Many voiced concerns about the service cuts and took issue with the notion that all budget-cutting options have been explored.
Among those options that were suggested was the cutting of administrative staff, canceling construction of a transit facility in Four Corners and spreading out cuts throughout the week.
“Jefferson Transit has made another empty promise, namely that service is their top priority,” said rider Scarlett Sankey.
“You have announced plans to terminate Sunday bus and Dial-a-Ride services,” she continued.
“If service is Jefferson Transit's top priority, the cuts should come from elsewhere.”
Transit reports that revenue from a sales tax hike of 0.3 percent, which voters passed in 2011 — and which was intended to preserve bus services — is down about $175,000, or 5 percent below projections.
This shortfall is exacerbated by an increase in fuel costs and a need to maintain the system's reserve funds, according to a Transit budget presentation.
“The income from sales tax has been less than anticipated, and even with reductions, Jefferson Transit is unable to sustain this level,” said Tammi Rubert, Transit general manager.
“We cannot afford the rising costs in health care and insurance, which increased at least 9 percent each year, and cutting Sunday service is the only option,” Rubert said.
No action was taken at Tuesday's meeting.
Consideration of approval of the 2013 budget — including proposed cuts — is expected at the next Transit board meeting at 1 p.m.
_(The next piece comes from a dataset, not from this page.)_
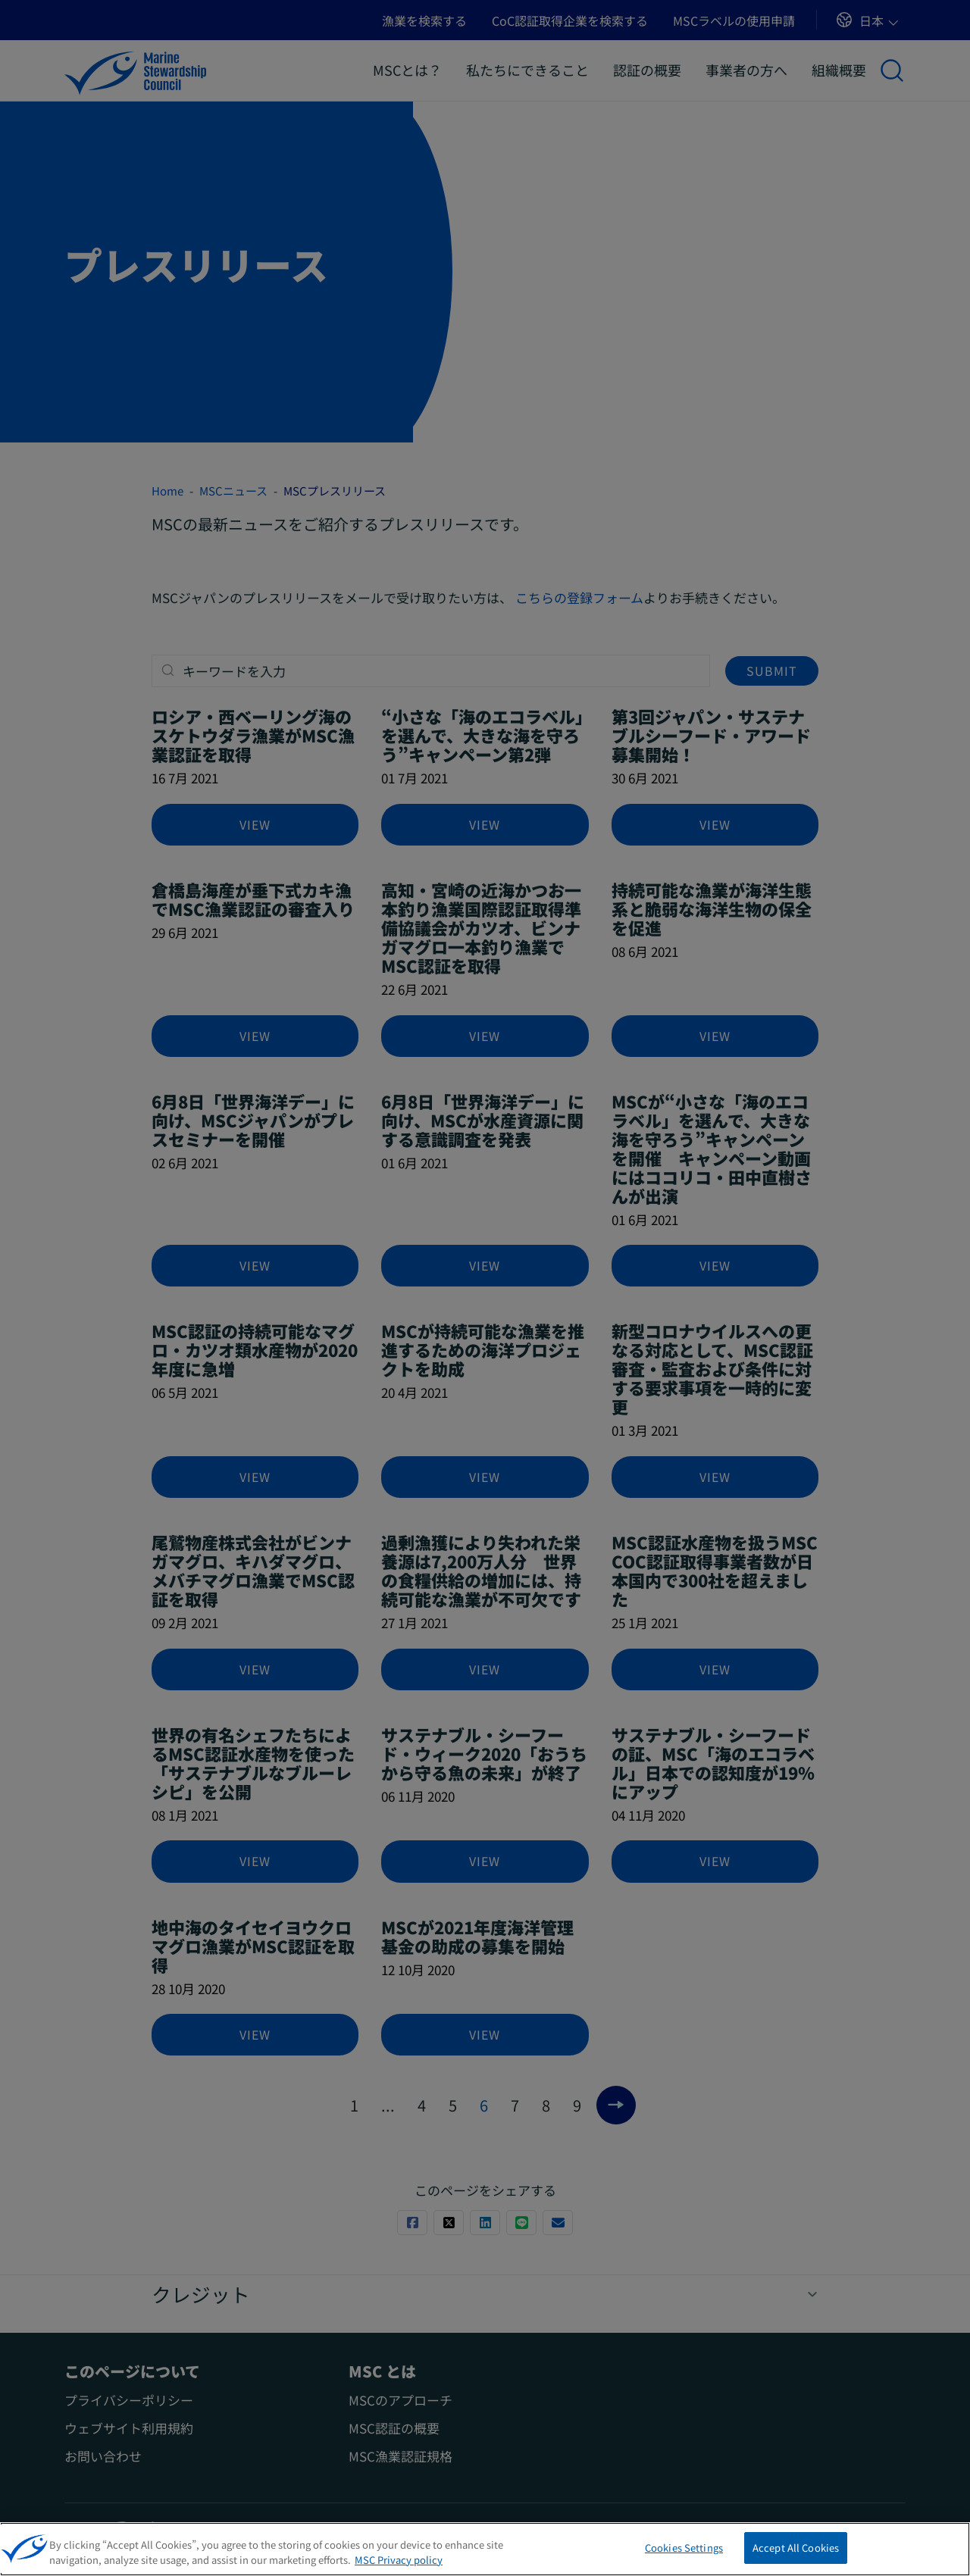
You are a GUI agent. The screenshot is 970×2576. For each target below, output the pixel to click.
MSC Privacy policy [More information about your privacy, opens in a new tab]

Dec. 18, which also will be at the Port Townsend Fire Station, 1301 Lawrence St.
More comments will be taken at that meeting.
Transit officials have said that the public bus service cannot sustain Sunday service, which is used by about 250 riders each week.
“Unless we look beyond the elimination of Sunday service, we'll find ourselves in the same fix we are in today come a year from now,” Todd Wexman told the board.
“Without cuts across the board — that is, the elimination of positions in operations and administration as well as cutbacks in capital expenditures — we'll not survive for long.”
Several of those who commented said they rely on Sunday buses to attend church.
“I know you have Transit's best interests at heart, but if you discontinue Sunday service, it will have a major impact on my life,” Darrell Conder said.
“Before you make this decision, I'd like you to make sure that cutting service is the only option and there are no other things to be cut.
“There are real people who will be hurt, and we'll be forced to walk or to go nowhere on Sunday.”
Rubert said the agency is working with area churches and plans to donate use of a bus so people can get to church Sundays.
Rider Lyle Courtsal said: “If you want to serve the people, you need to actually increase bus service, not cut it.
“We have an aging population, and as people get older, the more services they need.”
Courtsal also spoke out against the construction of the new service facility on land purchased using a Federal Transit Administration grant.
“It doesn't make sense to build a new facility to hold the buses that you aren't using on the routes you have discontinued,” he said.
Rubert said the facility was necessary because there are “major issues” with the current building, and it is inadequate to service the current fleet.
She also said if the facility is not built, the agency will have to return the $700,000 it has spent on the project so far.